• _What to produce_
Print nothing except the lines of the listing below from the line with "bilgilere hızla ulaşmayı" to the line with "adım adım anlatır.", each exactly as written, both ends included.

-----

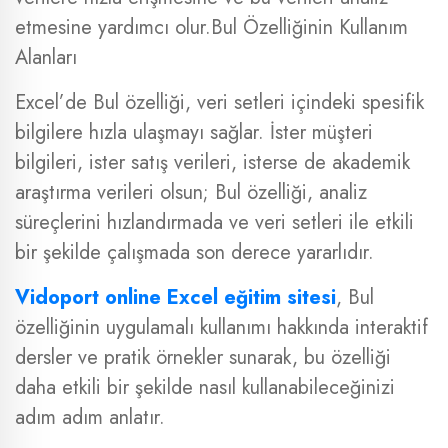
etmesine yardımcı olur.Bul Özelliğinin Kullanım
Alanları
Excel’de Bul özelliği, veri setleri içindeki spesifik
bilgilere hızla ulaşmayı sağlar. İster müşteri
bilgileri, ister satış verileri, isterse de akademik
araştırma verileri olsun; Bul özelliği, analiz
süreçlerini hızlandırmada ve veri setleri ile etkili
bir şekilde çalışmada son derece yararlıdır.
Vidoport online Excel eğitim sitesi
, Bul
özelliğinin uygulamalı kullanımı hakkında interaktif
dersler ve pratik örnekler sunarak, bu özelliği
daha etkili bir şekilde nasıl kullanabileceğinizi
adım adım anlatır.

-----

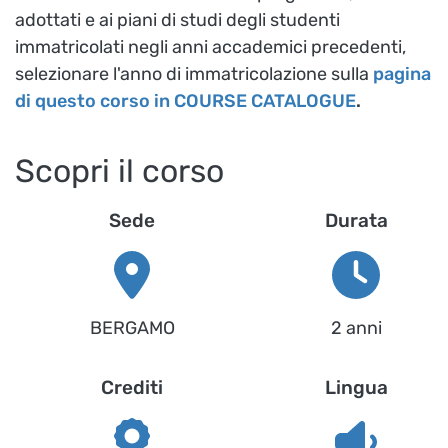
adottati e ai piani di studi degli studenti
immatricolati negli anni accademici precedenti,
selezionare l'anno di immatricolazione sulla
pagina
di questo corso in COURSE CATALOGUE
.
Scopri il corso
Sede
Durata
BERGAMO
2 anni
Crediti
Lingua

-----

• _Answer to this task_
bilgilere hızla ulaşmayı sağlar. İster müşteri
bilgileri, ister satış verileri, isterse de akademik
araştırma verileri olsun; Bul özelliği, analiz
süreçlerini hızlandırmada ve veri setleri ile etkili
bir şekilde çalışmada son derece yararlıdır.
Vidoport online Excel eğitim sitesi
, Bul
özelliğinin uygulamalı kullanımı hakkında interaktif
dersler ve pratik örnekler sunarak, bu özelliği
daha etkili bir şekilde nasıl kullanabileceğinizi
adım adım anlatır.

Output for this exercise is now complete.